◆ **Problem details**
Please repeat, exactly and without pictures, the lines of the entries below that run from the one containing "2 cuillères à soupe de beurre" through the one containing "климат-контроля. Он позволяет".

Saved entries

--------

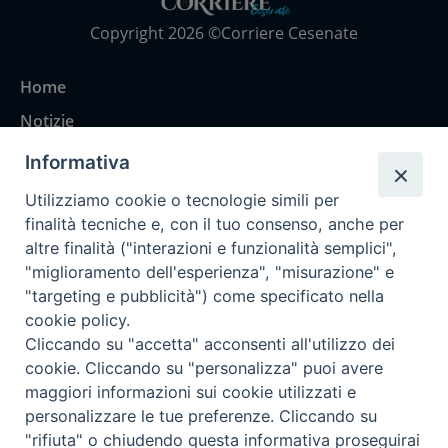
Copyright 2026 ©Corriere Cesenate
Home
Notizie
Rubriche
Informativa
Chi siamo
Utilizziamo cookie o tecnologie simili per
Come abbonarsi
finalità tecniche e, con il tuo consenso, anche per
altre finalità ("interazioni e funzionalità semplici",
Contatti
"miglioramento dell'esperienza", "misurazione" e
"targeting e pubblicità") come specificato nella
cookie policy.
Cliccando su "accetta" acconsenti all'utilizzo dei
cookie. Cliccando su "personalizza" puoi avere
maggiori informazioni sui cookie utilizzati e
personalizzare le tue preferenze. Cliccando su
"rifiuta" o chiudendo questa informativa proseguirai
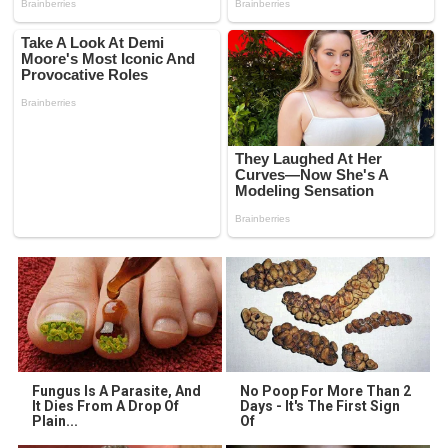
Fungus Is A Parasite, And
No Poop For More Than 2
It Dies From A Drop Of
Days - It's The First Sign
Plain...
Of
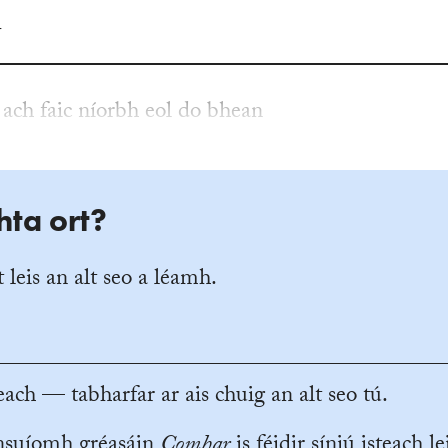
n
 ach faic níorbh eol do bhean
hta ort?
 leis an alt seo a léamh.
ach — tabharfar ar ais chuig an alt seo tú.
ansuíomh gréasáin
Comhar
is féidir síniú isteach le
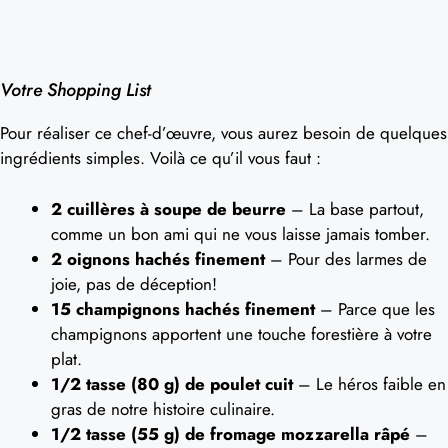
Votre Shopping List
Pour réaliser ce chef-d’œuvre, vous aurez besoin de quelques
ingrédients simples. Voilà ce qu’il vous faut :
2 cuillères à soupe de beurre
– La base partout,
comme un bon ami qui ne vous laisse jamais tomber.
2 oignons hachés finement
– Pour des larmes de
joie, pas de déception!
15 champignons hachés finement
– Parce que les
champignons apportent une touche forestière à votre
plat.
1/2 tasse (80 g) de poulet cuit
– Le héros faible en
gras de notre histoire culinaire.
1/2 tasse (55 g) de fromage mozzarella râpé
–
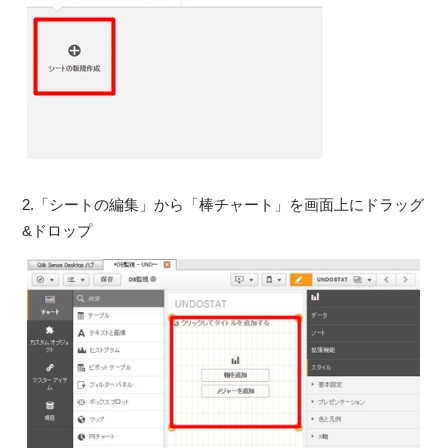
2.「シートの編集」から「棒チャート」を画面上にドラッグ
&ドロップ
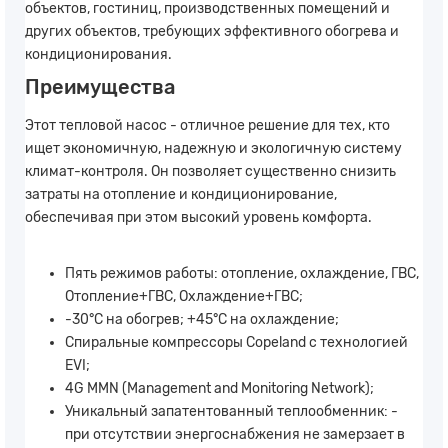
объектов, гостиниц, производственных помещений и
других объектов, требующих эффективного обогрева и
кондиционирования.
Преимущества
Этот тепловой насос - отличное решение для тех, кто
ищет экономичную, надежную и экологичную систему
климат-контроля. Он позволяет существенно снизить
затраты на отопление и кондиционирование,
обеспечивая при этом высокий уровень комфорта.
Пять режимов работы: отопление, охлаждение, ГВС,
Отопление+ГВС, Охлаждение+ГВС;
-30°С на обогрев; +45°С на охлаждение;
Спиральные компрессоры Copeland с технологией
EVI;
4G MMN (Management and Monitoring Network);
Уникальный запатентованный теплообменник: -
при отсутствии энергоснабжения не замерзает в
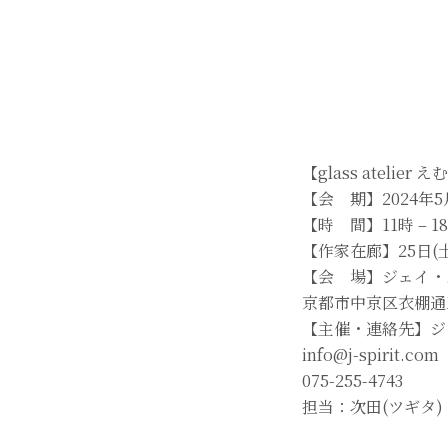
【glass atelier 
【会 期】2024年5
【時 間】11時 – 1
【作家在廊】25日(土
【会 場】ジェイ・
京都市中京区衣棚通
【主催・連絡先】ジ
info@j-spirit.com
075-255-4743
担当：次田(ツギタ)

--------

◆ **Task output**
2 cuillères à soupe de beurre
– La base partout,
comme un bon ami qui ne vous laisse jamais tomber.
2 oignons hachés finement
– Pour des larmes de
joie, pas de déception!
15 champignons hachés finement
– Parce que les
champignons apportent une touche forestière à votre
plat.
1/2 tasse (80 g) de poulet cuit
– Le héros faible en
gras de notre histoire culinaire.
1/2 tasse (55 g) de fromage mozzarella râpé
–
2.「シートの編集」から「棒チャート」を画面上にドラッグ
&ドロップ
объектов, гостиниц, производственных помещений и
других объектов, требующих эффективного обогрева и
кондиционирования.
Преимущества
Этот тепловой насос - отличное решение для тех, кто
ищет экономичную, надежную и экологичную систему
климат-контроля. Он позволяет существенно снизить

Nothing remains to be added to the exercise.